Abstract
Detection of low contrast liver metastases varies between radiologists. Training may improve performance for lower-performing readers and reduce inter-radiologist variability. We recruited 31 radiologists (15 trainees, 8 non-abdominal staff, and 8 abdominal staff) to participate in four separate reading sessions: pre-test, search training, classification training, and post-test. In the pre-test, each radiologist interpreted 40 liver CT exams containing 91 metastases, circumscribed suspected hepatic metastases while under eye tracker observation, and rated confidence. In search training, radiologists interpreted a separate set of 30 liver CT exams while receiving eye tracker feedback and after coaching to increase use of coronal reformations, interpretation time, and use of liver windows. In classification training, radiologists interpreted up to 100 liver CT image patches, most with benign or malignant lesions, and compared their annotations to ground truth. Post-test was identical to pre-test. Between pre- and post-test, sensitivity increased by 2.8% (p = 0.01) but AUC did not change significantly. Missed metastases were classified as search errors (<2 seconds gaze time) or classification errors (>2 seconds gaze time) using the eye tracker. Out of 2775 possible detections, search errors decreased (10.8% to 8.1%; p < 0.01) but classification errors were unchanged (5.7% vs 5.7%). When stratified by difficulty, easier metastases showed larger reductions in search errors: for metastases with average sensitivity of 0–50%, 50–90%, and 90–100%, reductions in search errors were 16%, 35%, and 58%, respectively. The training program studied here may be able to improve radiologist performance by reducing errors but not classification errors.

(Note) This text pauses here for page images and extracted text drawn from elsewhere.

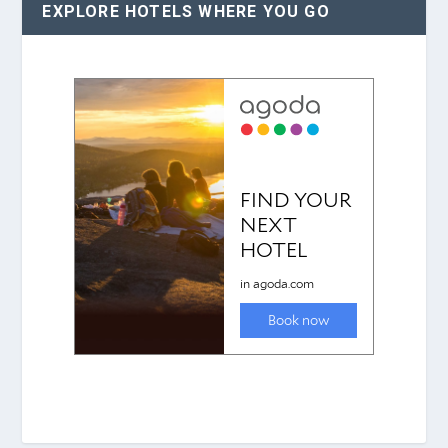
EXPLORE HOTELS WHERE YOU GO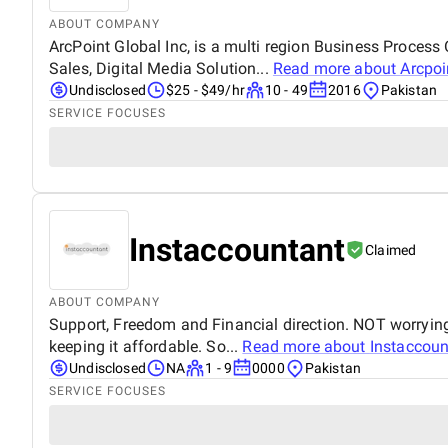
ABOUT COMPANY
ArcPoint Global Inc, is a multi region Business Proces
Sales, Digital Media Solution...
Read more about
Arcpoi
Undisclosed
$25 - $49/hr
10 - 49
2016
Pakistan
SERVICE FOCUSES
Instaccountant
Claimed
ABOUT COMPANY
Support, Freedom and Financial direction. NOT worrying
keeping it affordable. So...
Read more about
Instaccoun
Undisclosed
NA
1 - 9
0000
Pakistan
SERVICE FOCUSES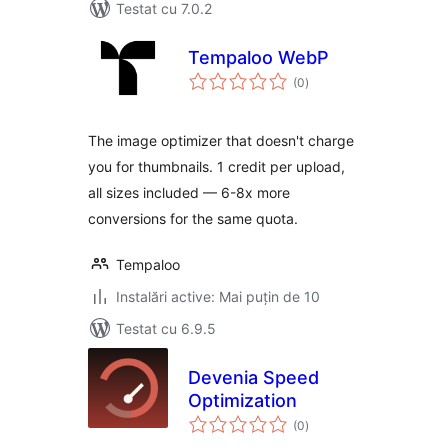
Testat cu 7.0.2
Tempaloo WebP
total
(0
)
aprecieri
The image optimizer that doesn't charge
you for thumbnails. 1 credit per upload,
all sizes included — 6-8x more
conversions for the same quota.
Tempaloo
Instalări active: Mai puțin de 10
Testat cu 6.9.5
Devenia Speed
Optimization
total
(0
)
aprecieri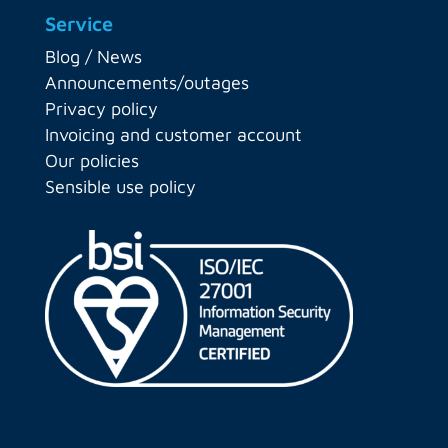
Service
Blog / News
Announcements/outages
Privacy policy
Invoicing and customer account
Our policies
Sensible use policy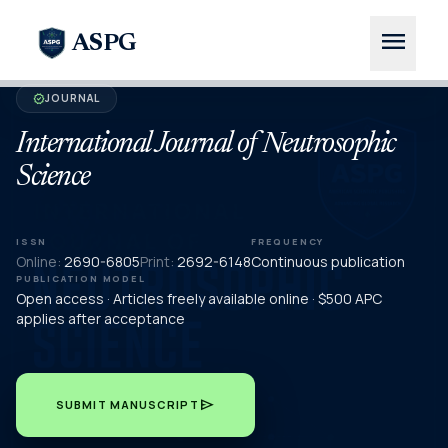
menu
ASPG
JOURNAL
verified
International Journal of Neutrosophic
Science
ISSN
FREQUENCY
Online:
2690-6805
Print:
2692-6148
Continuous publication
PUBLICATION MODEL
Open access · Articles freely available online · $500 APC
applies after acceptance
send
SUBMIT MANUSCRIPT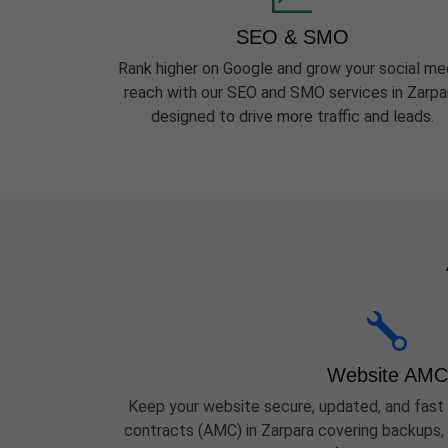
SEO & SMO
Rank higher on Google and grow your social me
reach with our SEO and SMO services in Zarpa
designed to drive more traffic and leads.
Website AMC
Keep your website secure, updated, and fast
contracts (AMC) in Zarpara covering backups, 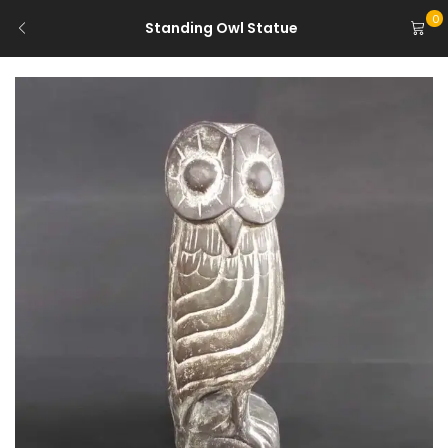
0
Standing Owl Statue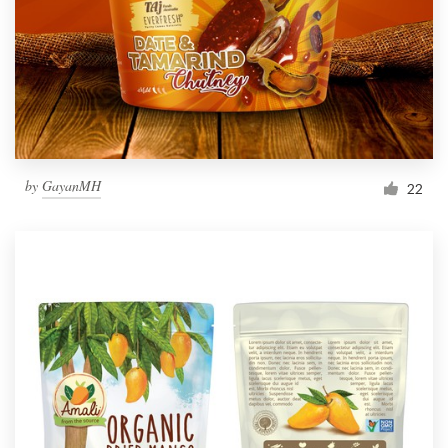
Resources
Pricing
Become a designer
by
GayanMH
22
Blog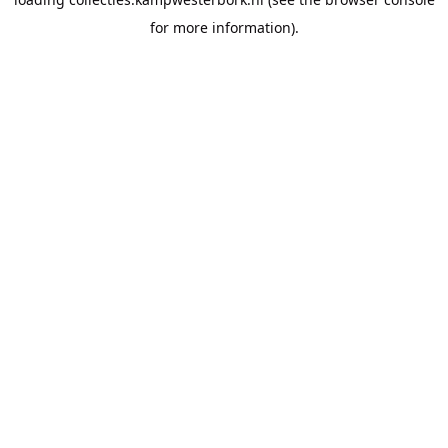
for more information).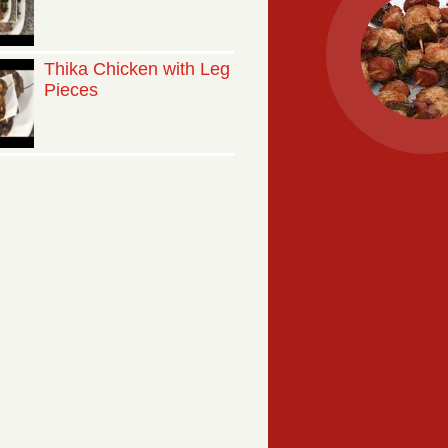
Thika Chicken with Leg
Pieces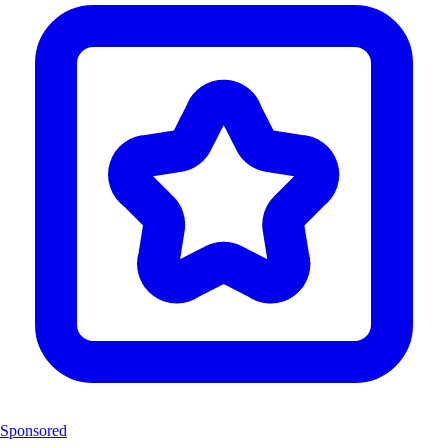
Sponsored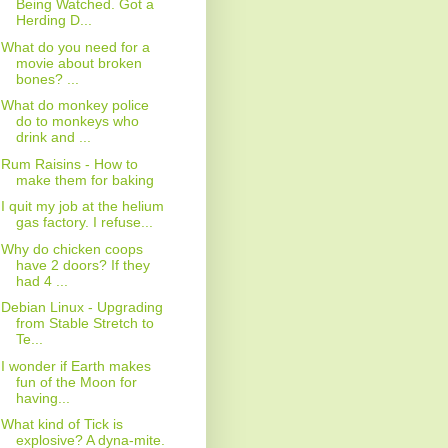
Being Watched. Got a
Herding D...
What do you need for a
movie about broken
bones? ...
What do monkey police
do to monkeys who
drink and ...
Rum Raisins - How to
make them for baking
I quit my job at the helium
gas factory. I refuse...
Why do chicken coops
have 2 doors? If they
had 4 ...
Debian Linux - Upgrading
from Stable Stretch to
Te...
I wonder if Earth makes
fun of the Moon for
having...
What kind of Tick is
explosive? A dyna-mite.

Keywords: Eye tracking, reader performance, low contrast detectability, reader training
1. INTRODUCTION
We have previously studied and reported on inter-reader (or inter-radiologist) variability in liver metastasis detection (1–4). At the 2021 SPIE Medical Imaging meeting, we found differences in area under the curve (AUC) and sensitivity stemming from reader subspecialization (with abdominal subspecialists exhibiting higher AUC than trainees) and workstation variables (with longer interpretation time, greater use of liver windows, and greater use of coronal reformations associated with higher sensitivity) (4). We also categorized missed lesions as search or classification errors. We found that about a third of missed metastases were gazed at for <0.5 seconds, a third between 0.5 to 2 seconds, and a third for >2 seconds. This previous study characterized associations between reader behavior and performance but did not test if intervention on the associated variables could improve performance. The purpose of this work was to test such a training program, coaching readers to increase behaviors associated with higher sensitivity and providing targeted practice on classification, to see if such training would improve sensitivity and AUC.
2. METHODS
2.1. Overview
31 radiologist readers were recruited from our institution after IRB approval, including 15 trainees (senior residents or fellows), 8 abdominal subspecialists employed as staff radiologists at our institution, and 8 non-abdominal subspecialists employed as staff in a different subspecialization. Readers participated in four sessions, each lasting approximately 4 hours: pre-test, search training, classification training, and post-test. The order of the search training and classification training was not controlled, and the total time between pre-test and post-test was between two and four weeks.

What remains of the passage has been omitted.